Antibody engagement with the membrane-proximal external region (MPER) of the envelope glycoprotein (Env) of HIV-1 constitutes a distinctive molecular recognition phenomenon, the full appreciation of which is crucial for understanding the mechanisms that underlie the broad neutralization of the virus. Recognition of the HIV-1 Env antigen seems to depend on two specific features developed by antibodies with MPER specificity: (i) a large cavity at the antigen-binding site that holds the epitope amphipathic helix; and (ii) a membrane-accommodating Fab surface that engages with viral phospholipids. Thus, besides the main Fab-peptide interaction, molecular recognition of MPER depends on semi-specific (electrostatic and hydrophobic) interactions with membranes and, reportedly, on specific binding to the phospholipid head groups. Here, based on available cryo-EM structures of Fab-Env complexes of the anti-MPER antibody 10E8, we sought to delineate the functional antibody-membrane interface using as the defining criterion the neutralization potency and binding affinity improvements induced by Arg substitutions. This rational, Arg-based mutagenesis strategy revealed the position-dependent contribution of electrostatic interactions upon inclusion of Arg-s at the CDR1, CDR2 or FR3 of the Fab light chain. Moreover, the contribution of the most effective Arg-s increased the potency enhancement induced by inclusion of a hydrophobic-at-interface Phe at position 100c of the heavy chain CDR3. In combination, the potency and affinity improvements by Arg residues delineated a protein-membrane interaction site, whose surface and position support a possible mechanism of action for 10E8-induced neutralization. Functional delineation of membrane-interacting patches could open new lines of research to optimize antibodies of therapeutic interest that target integral membrane epitopes.

Publication year: 2022
Authors: Insausti S. 1 2, Garcia-Porras M. 1, Torralba J. 1 2, Morillo I. 1, Ramos-Caballero A. 1, de la Arada I. 1, Apellaniz B. 3, Caaveiro J. 4, Carravilla P. 5, Eggeling C. 5 6 7, Rujas E. 8 9 10, Nieva J. 1 2
  1. Instituto Biofisika (CSIC-UPV/EHU), University of the Basque Country (UPV/EHU), 48080 Bilbao, Spain.
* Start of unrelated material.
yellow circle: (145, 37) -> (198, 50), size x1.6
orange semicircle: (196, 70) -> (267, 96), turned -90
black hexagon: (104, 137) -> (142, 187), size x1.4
  2. Department of Biochemistry and Molecular Biology, University of the Basque Country (UPV/EHU), 48080 Bilbao, Spain.
  3. Department of Physiology, Faculty of Pharmacy, University of the Basque Country (UPV/EHU), Paseo de la Universidad, 7, 01006 Vitoria-Gasteiz, Spain.
  4. Laboratory of Global Healthcare, School of Pharmaceutical Sciences, Kyushu University, Fukuoka 819-0395, Japan.
  5. Leibniz Institute of Photonic Technology e.V., 07745 Jena, Germany.
  6. Faculty of Physics and Astronomy, Institute of Applied Optics and Biophysics, Friedrich Schiller University Jena, 07743 Jena, Germany.
  7. Medical Research Council Human Immunology Unit, Weatherall Institute of Molecular Medicine, University of Oxford, Oxford OX1 2JD, UK.
  8. Ikerbasque, Basque Foundation for Science, 48013 Bilbao, Spain.
  9. Pharmacokinetic, Nanotechnology and Gene Therapy Group, Faculty of Pharmacy, University of the Basque Country UPV/EHU, 01006 Vitoria-Gasteiz, Spain.
  10. Microbiology, Infectious Disease, Antimicrobial Agents, and Gene Therapy, Bioaraba, 01006 Vitoria-Gasteiz, Spain.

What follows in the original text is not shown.